# WHAT THE EXERCISE ASKS
All of the data beneath this instruction is to be transcribed word for word.

Transcribed page contents:
- - -
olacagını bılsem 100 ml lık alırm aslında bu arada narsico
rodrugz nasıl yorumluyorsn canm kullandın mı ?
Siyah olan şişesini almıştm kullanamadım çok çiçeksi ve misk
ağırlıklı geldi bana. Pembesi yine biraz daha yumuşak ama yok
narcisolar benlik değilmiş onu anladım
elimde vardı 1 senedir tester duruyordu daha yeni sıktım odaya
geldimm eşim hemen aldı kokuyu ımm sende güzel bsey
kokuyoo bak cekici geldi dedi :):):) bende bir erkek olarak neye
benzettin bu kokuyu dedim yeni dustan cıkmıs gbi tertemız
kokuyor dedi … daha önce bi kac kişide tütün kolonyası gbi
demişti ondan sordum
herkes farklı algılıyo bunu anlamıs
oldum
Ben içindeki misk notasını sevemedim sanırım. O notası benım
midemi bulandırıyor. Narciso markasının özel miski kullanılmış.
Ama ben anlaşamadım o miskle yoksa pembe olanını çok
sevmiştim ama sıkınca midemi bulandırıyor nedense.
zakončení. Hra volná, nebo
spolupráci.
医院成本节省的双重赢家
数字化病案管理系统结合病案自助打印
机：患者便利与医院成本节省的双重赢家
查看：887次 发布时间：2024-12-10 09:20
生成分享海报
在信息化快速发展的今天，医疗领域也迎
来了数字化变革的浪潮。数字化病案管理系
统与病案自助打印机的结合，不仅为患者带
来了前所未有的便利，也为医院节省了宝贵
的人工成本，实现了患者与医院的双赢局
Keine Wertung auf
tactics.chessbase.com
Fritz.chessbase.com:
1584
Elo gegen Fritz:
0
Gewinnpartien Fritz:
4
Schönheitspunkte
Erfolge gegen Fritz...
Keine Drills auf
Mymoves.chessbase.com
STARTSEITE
- - -
# SOLUTION TO THE EXERCISE
olacagını bılsem 100 ml lık alırm aslında bu arada narsico
rodrugz nasıl yorumluyorsn canm kullandın mı ?
Siyah olan şişesini almıştm kullanamadım çok çiçeksi ve misk
ağırlıklı geldi bana. Pembesi yine biraz daha yumuşak ama yok
narcisolar benlik değilmiş onu anladım
elimde vardı 1 senedir tester duruyordu daha yeni sıktım odaya
geldimm eşim hemen aldı kokuyu ımm sende güzel bsey
kokuyoo bak cekici geldi dedi :):):) bende bir erkek olarak neye
benzettin bu kokuyu dedim yeni dustan cıkmıs gbi tertemız
kokuyor dedi … daha önce bi kac kişide tütün kolonyası gbi
demişti ondan sordum
herkes farklı algılıyo bunu anlamıs
oldum
Ben içindeki misk notasını sevemedim sanırım. O notası benım
midemi bulandırıyor. Narciso markasının özel miski kullanılmış.
Ama ben anlaşamadım o miskle yoksa pembe olanını çok
sevmiştim ama sıkınca midemi bulandırıyor nedense.
zakončení. Hra volná, nebo
spolupráci.
医院成本节省的双重赢家
数字化病案管理系统结合病案自助打印
机：患者便利与医院成本节省的双重赢家
查看：887次 发布时间：2024-12-10 09:20
生成分享海报
在信息化快速发展的今天，医疗领域也迎
来了数字化变革的浪潮。数字化病案管理系
统与病案自助打印机的结合，不仅为患者带
来了前所未有的便利，也为医院节省了宝贵
的人工成本，实现了患者与医院的双赢局
Keine Wertung auf
tactics.chessbase.com
Fritz.chessbase.com:
1584
Elo gegen Fritz:
0
Gewinnpartien Fritz:
4
Schönheitspunkte
Erfolge gegen Fritz...
Keine Drills auf
Mymoves.chessbase.com
STARTSEITE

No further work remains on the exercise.